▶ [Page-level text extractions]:
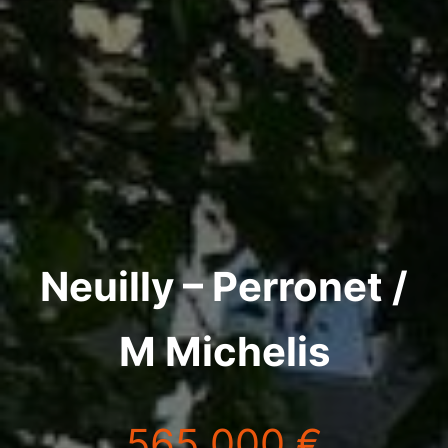
Neuilly – Perronet /
M Michelis
565 000 €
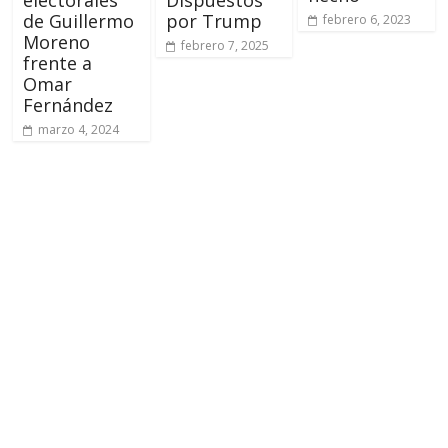
de Guillermo
por Trump
febrero 6, 2023
Moreno
febrero 7, 2025
frente a
Omar
Fernández
marzo 4, 2024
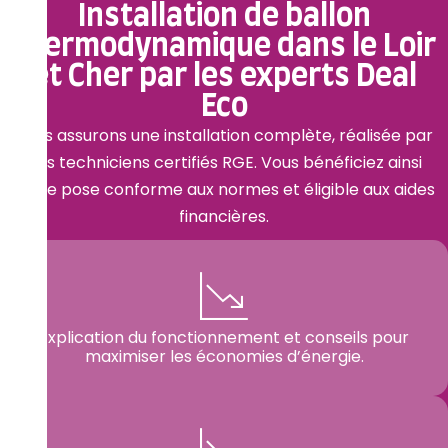
Installation de ballon
thermodynamique dans le Loir
et Cher par les experts Deal
Eco
Nous assurons une installation complète, réalisée par
des techniciens certifiés RGE. Vous bénéficiez ainsi
d’une pose conforme aux normes et éligible aux aides
financières.
Explication du fonctionnement et conseils pour
maximiser les économies d’énergie.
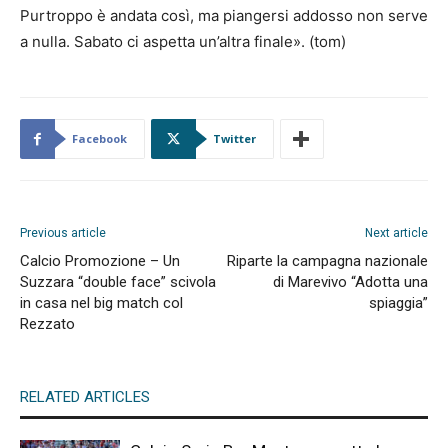
Purtroppo è andata così, ma piangersi addosso non serve
a nulla. Sabato ci aspetta un’altra finale». (tom)
Facebook
Twitter
Previous article
Next article
Calcio Promozione – Un
Riparte la campagna nazionale
Suzzara “double face” scivola
di Marevivo “Adotta una
in casa nel big match col
spiaggia”
Rezzato
RELATED ARTICLES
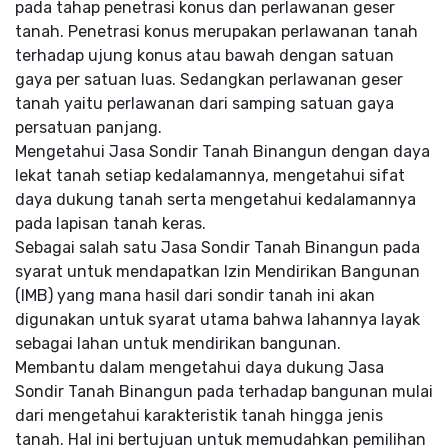
pada tahap penetrasi konus dan perlawanan geser
tanah. Penetrasi konus merupakan perlawanan tanah
terhadap ujung konus atau bawah dengan satuan
gaya per satuan luas. Sedangkan perlawanan geser
tanah yaitu perlawanan dari samping satuan gaya
persatuan panjang.
Mengetahui Jasa Sondir Tanah Binangun dengan daya
lekat tanah setiap kedalamannya, mengetahui sifat
daya dukung tanah serta mengetahui kedalamannya
pada lapisan tanah keras.
Sebagai salah satu Jasa Sondir Tanah Binangun pada
syarat untuk mendapatkan Izin Mendirikan Bangunan
(IMB) yang mana hasil dari sondir tanah ini akan
digunakan untuk syarat utama bahwa lahannya layak
sebagai lahan untuk mendirikan bangunan.
Membantu dalam mengetahui daya dukung Jasa
Sondir Tanah Binangun pada terhadap bangunan mulai
dari mengetahui karakteristik tanah hingga jenis
tanah. Hal ini bertujuan untuk memudahkan pemilihan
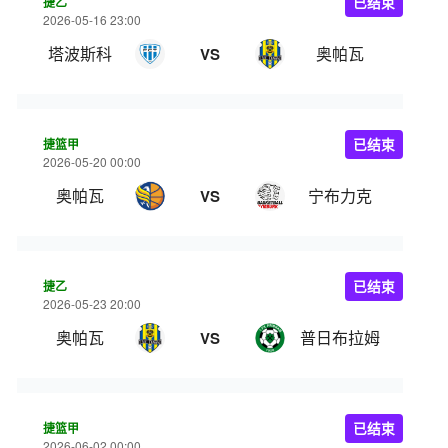
捷乙
已结束
2026-05-16 23:00
塔波斯科
奥帕瓦
VS
捷篮甲
已结束
2026-05-20 00:00
奥帕瓦
宁布力克
VS
捷乙
已结束
2026-05-23 20:00
奥帕瓦
普日布拉姆
VS
捷篮甲
已结束
2026-06-02 00:00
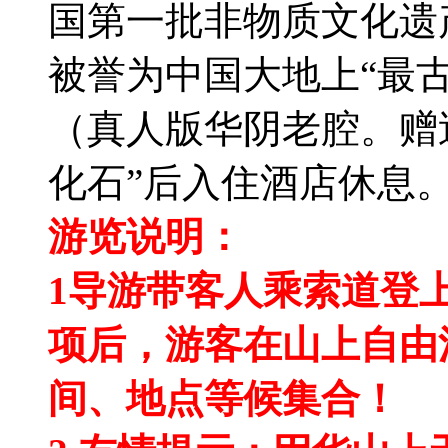
国第一批非物质文化遗
被誉为中国大地上“最
（真人版华阴老腔。赠
化石”后入住酒店休息
游览说明：
1导游带客人乘索道登
项后，游客在山上自由
间、地点等候集合！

▶ [Work to complete]: Each record above has to be written out again in full, but its pictures must not be.

▶ [Result of the exercise]:
Neuilly – Perronet /
M Michelis
565 000 €
de Guillermo
por Trump
febrero 6, 2023
Moreno
febrero 7, 2025
frente a
Omar
Fernández
marzo 4, 2024
Installation de ballon
thermodynamique dans le Loir
et Cher par les experts Deal
Eco
Nous assurons une installation complète, réalisée par
des techniciens certifiés RGE. Vous bénéficiez ainsi
d’une pose conforme aux normes et éligible aux aides
financières.
Explication du fonctionnement et conseils pour
maximiser les économies d’énergie.
Purtroppo è andata così, ma piangersi addosso non serve
a nulla. Sabato ci aspetta un’altra finale». (tom)
Facebook
Twitter
Previous article
Next article
Calcio Promozione – Un
Riparte la campagna nazionale
Suzzara “double face” scivola
di Marevivo “Adotta una
in casa nel big match col
spiaggia”
Rezzato
RELATED ARTICLES
pada tahap penetrasi konus dan perlawanan geser
tanah. Penetrasi konus merupakan perlawanan tanah
terhadap ujung konus atau bawah dengan satuan
gaya per satuan luas. Sedangkan perlawanan geser
tanah yaitu perlawanan dari samping satuan gaya
persatuan panjang.
Mengetahui Jasa Sondir Tanah Binangun dengan daya
lekat tanah setiap kedalamannya, mengetahui sifat
daya dukung tanah serta mengetahui kedalamannya
pada lapisan tanah keras.
Sebagai salah satu Jasa Sondir Tanah Binangun pada
syarat untuk mendapatkan Izin Mendirikan Bangunan
(IMB) yang mana hasil dari sondir tanah ini akan
digunakan untuk syarat utama bahwa lahannya layak
sebagai lahan untuk mendirikan bangunan.
Membantu dalam mengetahui daya dukung Jasa
Sondir Tanah Binangun pada terhadap bangunan mulai
dari mengetahui karakteristik tanah hingga jenis
tanah. Hal ini bertujuan untuk memudahkan pemilihan
捷乙
已结束
2026-05-16 23:00
塔波斯科
奥帕瓦
VS
捷篮甲
已结束
2026-05-20 00:00
奥帕瓦
宁布力克
VS
捷乙
已结束
2026-05-23 20:00
奥帕瓦
普日布拉姆
VS
捷篮甲
已结束
2026-06-02 00:00
国第一批非物质文化遗
被誉为中国大地上“最
（真人版华阴老腔。赠
化石”后入住酒店休息
游览说明：
1导游带客人乘索道登
项后，游客在山上自由
间、地点等候集合！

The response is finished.